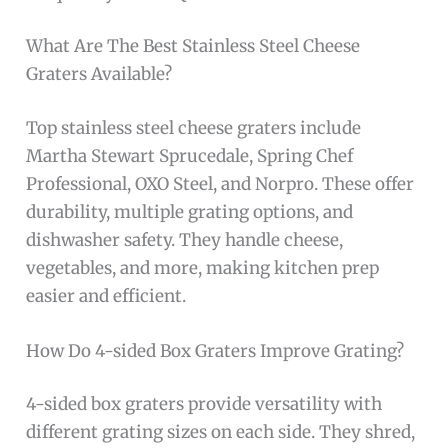
What Are The Best Stainless Steel Cheese
Graters Available?
Top stainless steel cheese graters include
Martha Stewart Sprucedale, Spring Chef
Professional, OXO Steel, and Norpro. These offer
durability, multiple grating options, and
dishwasher safety. They handle cheese,
vegetables, and more, making kitchen prep
easier and efficient.
How Do 4-sided Box Graters Improve Grating?
4-sided box graters provide versatility with
different grating sizes on each side. They shred,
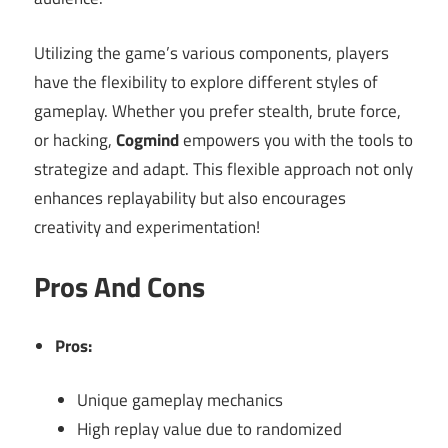
Utilizing the game’s various components, players
have the flexibility to explore different styles of
gameplay. Whether you prefer stealth, brute force,
or hacking,
Cogmind
empowers you with the tools to
strategize and adapt. This flexible approach not only
enhances replayability but also encourages
creativity and experimentation!
Pros And Cons
Pros:
Unique gameplay mechanics
High replay value due to randomized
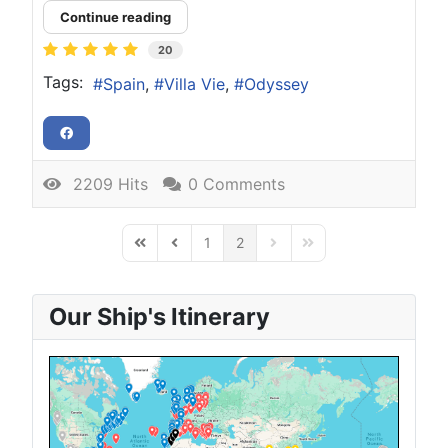
Continue reading
20
Tags:
Spain
Villa Vie
Odyssey
2209 Hits
0 Comments
1
2
First Page
Previous Page
Next Page
Last Page
Our Ship's Itinerary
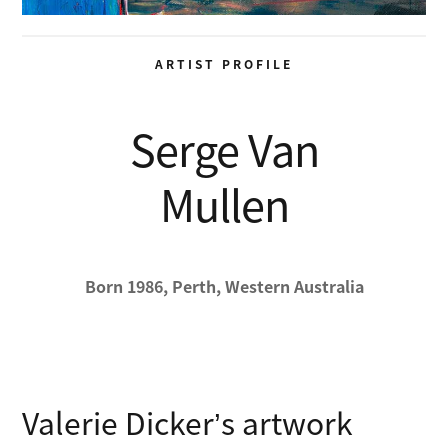
ARTIST PROFILE
Serge Van
Mullen
Born 1986, Perth, Western Australia
Valerie Dicker’s artwork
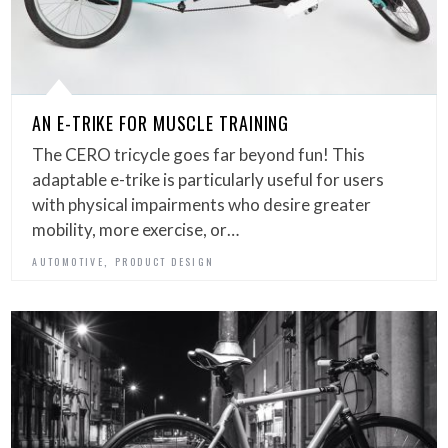
AN E-TRIKE FOR MUSCLE TRAINING
The CERO tricycle goes far beyond fun! This
adaptable e-trike is particularly useful for users
with physical impairments who desire greater
mobility, more exercise, or…
,
AUTOMOTIVE
PRODUCT DESIGN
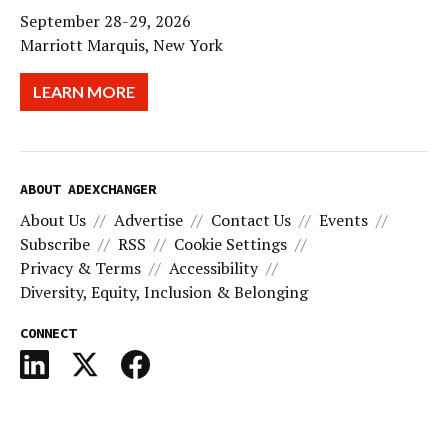
September 28-29, 2026
Marriott Marquis, New York
LEARN MORE
ABOUT ADEXCHANGER
About Us
Advertise
Contact Us
Events
Subscribe
RSS
Cookie Settings
Privacy & Terms
Accessibility
Diversity, Equity, Inclusion & Belonging
CONNECT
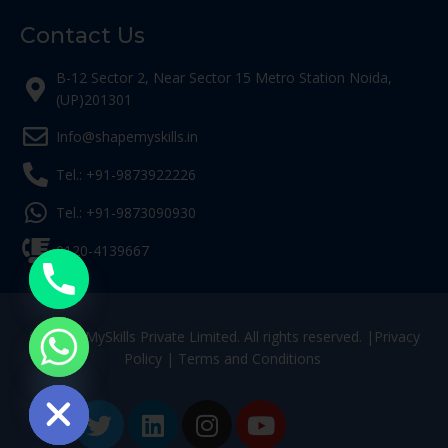
Contact Us
B-12 Sector 2, Near Sector 15 Metro Station Noida,
(UP)201301
Info@shapemyskills.in
Tel.: +91-9873922226
Tel.: +91-9873090930
0120-4139667
© ShapeMySkills Private Limited. All rights reserved. |
Privacy
Policy
|
Terms and Conditions
ide chaty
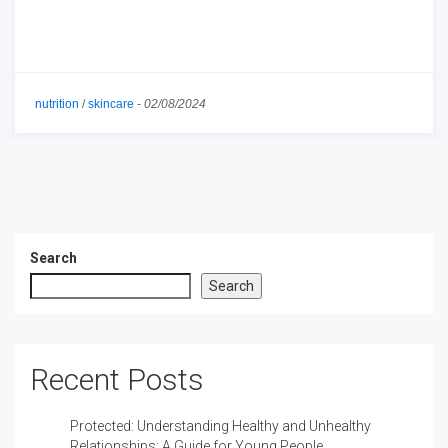
nutrition
/
skincare
-
02/08/2024
Search
Search
Recent Posts
Protected: Understanding Healthy and Unhealthy
Relationships: A Guide for Young People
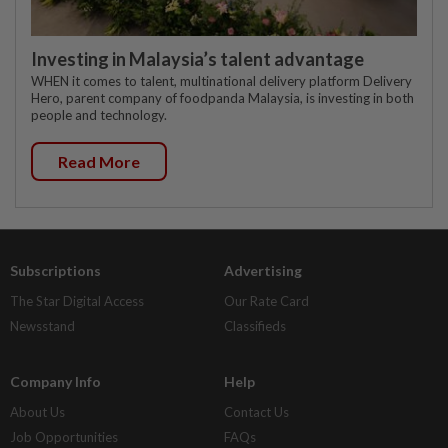
Investing in Malaysia’s talent advantage
WHEN it comes to talent, multinational delivery platform Delivery
Hero, parent company of foodpanda Malaysia, is investing in both
people and technology.
Read More
Subscriptions
Advertising
The Star Digital Access
Our Rate Card
Newsstand
Classifieds
Company Info
Help
About Us
Contact Us
Job Opportunities
FAQs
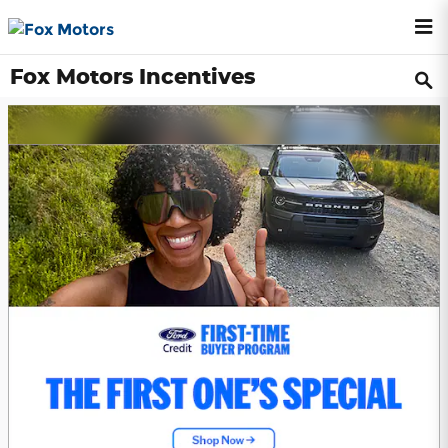
Skip to main content
Fox Motors Incentives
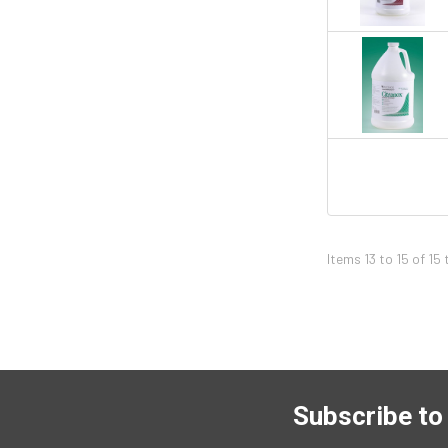
Items 13 to 15 of 15 
Subscribe to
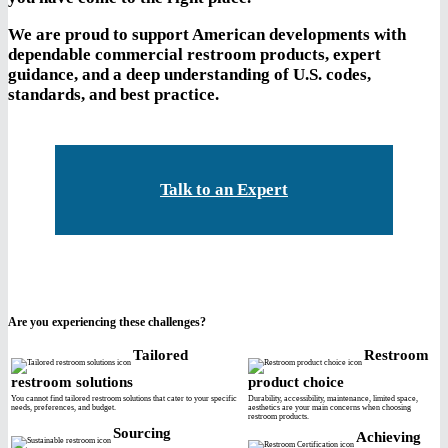
We are proud to support American developments with
dependable commercial restroom products, expert
guidance, and a deep understanding of U.S. codes,
standards, and best practice.
Talk to an Expert
Are you experiencing these challenges?
Tailored
Restroom
restroom solutions
product choice
You cannot find tailored restroom solutions that cater to your specific
Durability, accessibility, maintenance, limited space,
needs, preferences, and budget.
aesthetics are your main concerns when choosing
restroom products.
Sourcing
Achieving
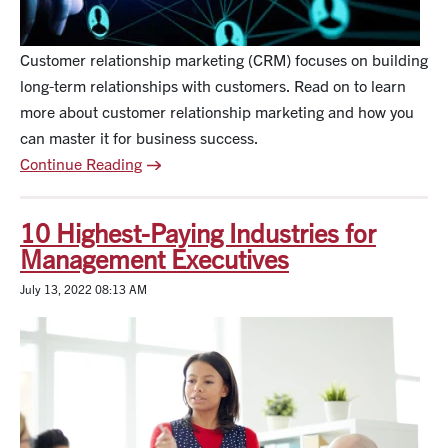
Customer relationship marketing (CRM) focuses on building
long-term relationships with customers. Read on to learn
more about customer relationship marketing and how you
can master it for business success.
Continue Reading
10 Highest-Paying Industries for
Management Executives
July 13, 2022 08:13 AM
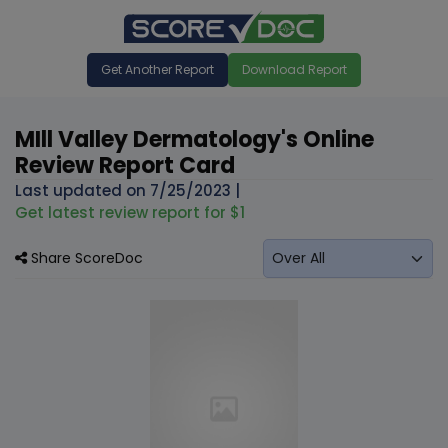
Get Another Report
Download Report
MIll Valley Dermatology's Online
Review Report Card
Last updated on
7/25/2023
|
Get latest review report for $1
Share ScoreDoc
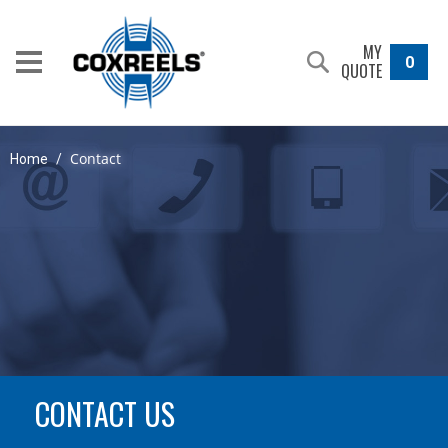
MY
0
QUOTE
Contact
Home
/
CONTACT US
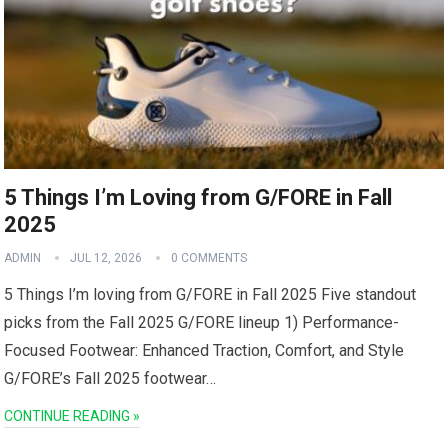
5 Things I’m Loving from G/FORE in Fall
2025
ADMIN
JUL 12, 2026
0 COMMENTS
5 Things I’m loving from G/FORE in ‍Fall 2025 Five standout​
picks from the Fall 2025 G/FORE lineup 1) Performance-
Focused Footwear: Enhanced Traction, Comfort, and Style
G/FORE’s Fall 2025 footwear…
CONTINUE READING »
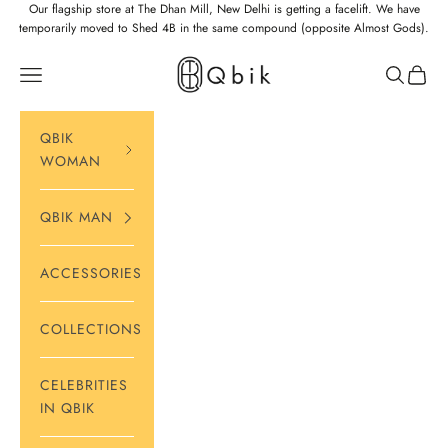
Skip to content
Our flagship store at The Dhan Mill, New Delhi is getting a facelift. We have
temporarily moved to Shed 4B in the same compound (opposite Almost Gods).
Qbik
Navigation menu
Search
Cart
QBIK
WOMAN
QBIK MAN
ACCESSORIES
COLLECTIONS
CELEBRITIES
IN QBIK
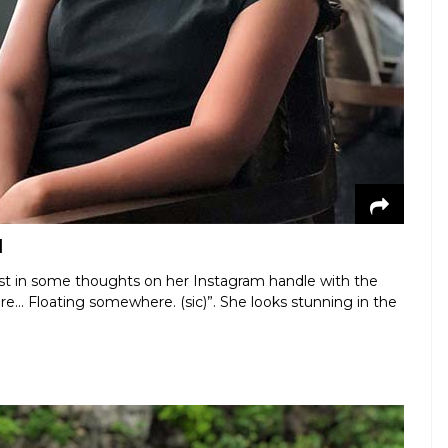
d
lost in some thoughts on her Instagram handle with the
here... Floating somewhere. (sic)”. She looks stunning in the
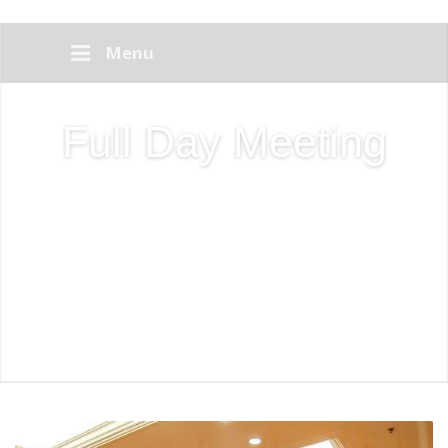
Menu
Full Day Meeting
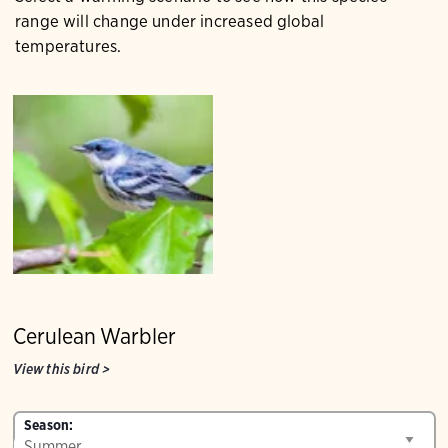
range will change under increased global
temperatures.
Cerulean Warbler
View this bird
>
Season:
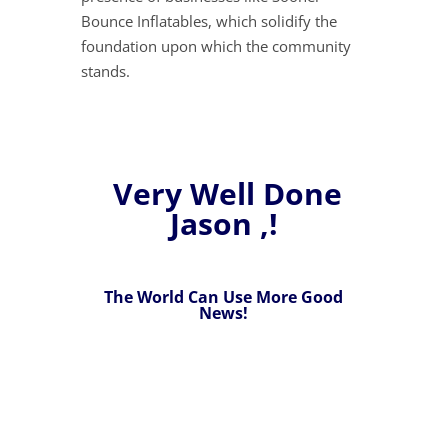
Bounce Inflatables, which solidify the
foundation upon which the community
stands.
Very Well Done
Jason ,!
The World Can Use More Good
News!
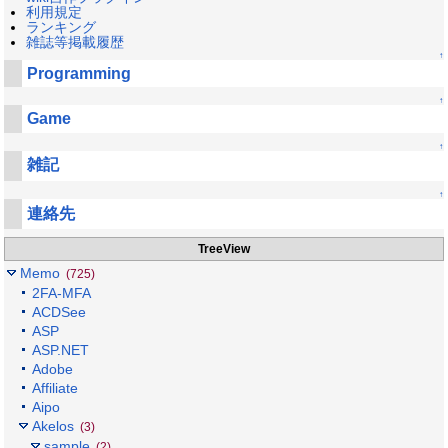
利用規定
ランキング
雑誌等掲載履歴
↑
Programming
↑
Game
↑
雑記
↑
連絡先
TreeView
Memo
(725)
2FA-MFA
ACDSee
ASP
ASP.NET
Adobe
Affiliate
Aipo
Akelos
(3)
sample
(2)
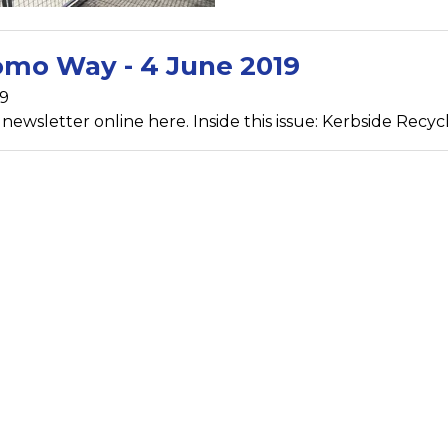
mo Way - 4 June 2019
19
ewsletter online here. Inside this issue: Kerbside Recycli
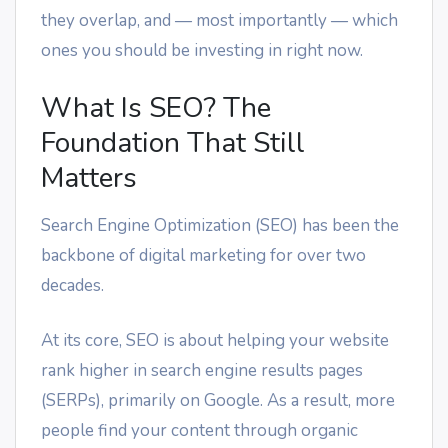
they overlap, and — most importantly — which
ones you should be investing in right now.
What Is SEO? The
Foundation That Still
Matters
Search Engine Optimization (SEO) has been the
backbone of digital marketing for over two
decades.
At its core, SEO is about helping your website
rank higher in search engine results pages
(SERPs), primarily on Google. As a result, more
people find your content through organic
-=-=-
Task objective: Copy out every line in the records where the word "which" is found.

Answer box:
Bounce Inflatables, which solidify the
foundation upon which the community
they overlap, and — most importantly — which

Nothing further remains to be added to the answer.